Powiat musi dołożyć 5 mln zł do rządowych podwyżek dla nauczycieli
Do starostwa dotarło zwiększenie subwencji oświatowej, ale nie starczy jej całość nauczycielskich podwyżek. – Powinniśmy protestować – apelował do włodarza Powiatu opozycjonista Frączek.
Chodzi o dołożenie kwoty 5 mln zł. To różnica między potrzebami powiatowej oświaty – 14,7 mln zł, a zwiększeniem rządowej subwencji na 9,5 mln zł. – Taką dysproporcję radny Ryszard Frączek nazwał oszukiwaniem samorządu. – To premier Tusk powiedział, że nauczyciele dostaną 30% podwyżki. Powinniśmy protestować, bo w ten sposób zabrano nam 5 mln zł z budżetu – oświadczył na forum komisji budżetowej R. Frączek. Tu usłyszał ripostę starosty, że w poprzednich latach, za rządów PiS, Powiatowi zabierano więcej. Więcej wyjaśnił Marek Kurpis wicestarosta odpowiedzialny za oświatę. – 9,5 mln zł to subwencja, ale w informacji z ministerstwa edukacji wskazano, że pieniądze na podwyżki pochodzą nie tylko z subwencji, ale z innych źródeł dochodów. Ta część środków przeznaczona jest na wynagrodzenie zasadnicze i część pochodnych, a nadgodziny są po naszej stronie – podał radnym Kurpis.
Przywołał przykład z podwyżką od stycznia 2023 roku. Wynosiła 8%, Powiat musiał wydać 2 mln zł, a rząd przekazał 500 tys. zł. – Jestem daleki od sformułowania o oszukiwaniu samorządu – stwierdził M. Kurpis. Dodał, że subwencja oświatowa nie pokrywa wszystkich wydatków i samorządy coraz więcej dokładają do oświaty.
Frączek nie był zadowolony z tych tłumaczeń. – My jesteśmy obowiązani do informowania społeczeństwa, że jesteśmy wprowadzani w błąd przez rząd – przekonywał radny. Kurpis zwrócił mu uwagę, że mógł protestować, kiedy rząd PiS przekazywał do samorządu mniejszą subwencję niż realne potrzeby.
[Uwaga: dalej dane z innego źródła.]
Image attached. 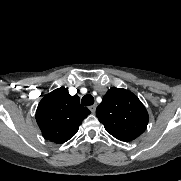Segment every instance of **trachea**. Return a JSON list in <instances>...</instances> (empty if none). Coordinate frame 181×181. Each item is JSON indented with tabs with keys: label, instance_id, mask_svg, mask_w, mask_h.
I'll list each match as a JSON object with an SVG mask.
<instances>
[{
	"label": "trachea",
	"instance_id": "1",
	"mask_svg": "<svg viewBox=\"0 0 181 181\" xmlns=\"http://www.w3.org/2000/svg\"><path fill=\"white\" fill-rule=\"evenodd\" d=\"M81 104L84 106H90L94 104V98L92 95L87 94L85 96H83L82 100H81Z\"/></svg>",
	"mask_w": 181,
	"mask_h": 181
}]
</instances>
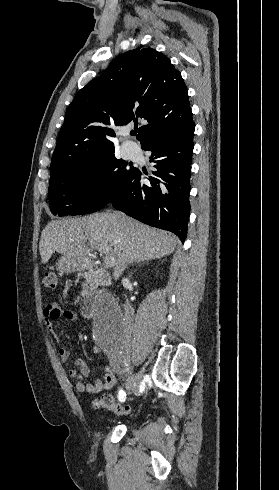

Wicestarościna Ewa Lewandowska jedna z liderek Platformy Obywatelskiej w Raciborzu prosiła, żeby nie używać słów o oszukiwaniu, bo można mieć życzenia, ale subwencja pokrywa większą część wydatków Powiatu na edukację. Wysokie nakłady samorządu na oświatę zaczęły się od 2021 roku. Wtedy dodano 2 mln zł, a w kolejnych latach po 7 mln zł. Na ten rok szacuje się dopłatę nawet 12 mln zł.